■ **Work request**
Your answer must be an exact transcription of every record.

**** Data extract ****

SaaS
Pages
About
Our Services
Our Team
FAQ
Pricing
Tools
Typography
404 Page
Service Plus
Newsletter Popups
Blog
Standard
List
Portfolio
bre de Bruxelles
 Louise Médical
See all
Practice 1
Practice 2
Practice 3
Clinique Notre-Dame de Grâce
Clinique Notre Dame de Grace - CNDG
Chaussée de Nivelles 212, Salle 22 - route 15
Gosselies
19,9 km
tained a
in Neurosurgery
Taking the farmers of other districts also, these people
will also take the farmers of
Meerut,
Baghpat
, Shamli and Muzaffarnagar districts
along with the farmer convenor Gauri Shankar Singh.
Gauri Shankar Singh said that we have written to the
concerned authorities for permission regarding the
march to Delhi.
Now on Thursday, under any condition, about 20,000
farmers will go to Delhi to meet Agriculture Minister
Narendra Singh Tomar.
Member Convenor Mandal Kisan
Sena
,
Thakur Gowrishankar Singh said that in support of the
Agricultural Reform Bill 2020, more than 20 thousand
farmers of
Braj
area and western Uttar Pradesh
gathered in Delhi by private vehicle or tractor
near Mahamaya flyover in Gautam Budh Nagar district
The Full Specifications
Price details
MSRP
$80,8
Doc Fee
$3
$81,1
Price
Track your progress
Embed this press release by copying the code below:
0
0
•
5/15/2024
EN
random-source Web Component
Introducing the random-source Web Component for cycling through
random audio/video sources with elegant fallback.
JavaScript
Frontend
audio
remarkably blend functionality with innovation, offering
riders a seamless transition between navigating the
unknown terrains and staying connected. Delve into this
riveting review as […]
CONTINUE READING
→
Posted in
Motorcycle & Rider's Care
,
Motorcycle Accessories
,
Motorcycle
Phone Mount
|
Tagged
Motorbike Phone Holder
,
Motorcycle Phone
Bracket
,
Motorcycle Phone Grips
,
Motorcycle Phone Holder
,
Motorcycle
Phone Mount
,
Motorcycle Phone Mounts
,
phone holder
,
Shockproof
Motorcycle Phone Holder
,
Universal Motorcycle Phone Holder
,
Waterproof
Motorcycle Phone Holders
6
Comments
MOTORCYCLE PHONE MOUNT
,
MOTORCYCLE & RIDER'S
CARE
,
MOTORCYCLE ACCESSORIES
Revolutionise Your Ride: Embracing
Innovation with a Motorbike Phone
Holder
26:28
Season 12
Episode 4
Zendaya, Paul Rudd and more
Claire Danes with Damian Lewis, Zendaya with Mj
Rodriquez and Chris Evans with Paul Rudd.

****

■ **Finished task**
SaaS
Pages
About
Our Services
Our Team
FAQ
Pricing
Tools
Typography
404 Page
Service Plus
Newsletter Popups
Blog
Standard
List
Portfolio
bre de Bruxelles
 Louise Médical
See all
Practice 1
Practice 2
Practice 3
Clinique Notre-Dame de Grâce
Clinique Notre Dame de Grace - CNDG
Chaussée de Nivelles 212, Salle 22 - route 15
Gosselies
19,9 km
tained a
in Neurosurgery
Taking the farmers of other districts also, these people
will also take the farmers of
Meerut,
Baghpat
, Shamli and Muzaffarnagar districts
along with the farmer convenor Gauri Shankar Singh.
Gauri Shankar Singh said that we have written to the
concerned authorities for permission regarding the
march to Delhi.
Now on Thursday, under any condition, about 20,000
farmers will go to Delhi to meet Agriculture Minister
Narendra Singh Tomar.
Member Convenor Mandal Kisan
Sena
,
Thakur Gowrishankar Singh said that in support of the
Agricultural Reform Bill 2020, more than 20 thousand
farmers of
Braj
area and western Uttar Pradesh
gathered in Delhi by private vehicle or tractor
near Mahamaya flyover in Gautam Budh Nagar district
The Full Specifications
Price details
MSRP
$80,8
Doc Fee
$3
$81,1
Price
Track your progress
Embed this press release by copying the code below:
0
0
•
5/15/2024
EN
random-source Web Component
Introducing the random-source Web Component for cycling through
random audio/video sources with elegant fallback.
JavaScript
Frontend
audio
remarkably blend functionality with innovation, offering
riders a seamless transition between navigating the
unknown terrains and staying connected. Delve into this
riveting review as […]
CONTINUE READING
→
Posted in
Motorcycle & Rider's Care
,
Motorcycle Accessories
,
Motorcycle
Phone Mount
|
Tagged
Motorbike Phone Holder
,
Motorcycle Phone
Bracket
,
Motorcycle Phone Grips
,
Motorcycle Phone Holder
,
Motorcycle
Phone Mount
,
Motorcycle Phone Mounts
,
phone holder
,
Shockproof
Motorcycle Phone Holder
,
Universal Motorcycle Phone Holder
,
Waterproof
Motorcycle Phone Holders
6
Comments
MOTORCYCLE PHONE MOUNT
,
MOTORCYCLE & RIDER'S
CARE
,
MOTORCYCLE ACCESSORIES
Revolutionise Your Ride: Embracing
Innovation with a Motorbike Phone
Holder
26:28
Season 12
Episode 4
Zendaya, Paul Rudd and more
Claire Danes with Damian Lewis, Zendaya with Mj
Rodriquez and Chris Evans with Paul Rudd.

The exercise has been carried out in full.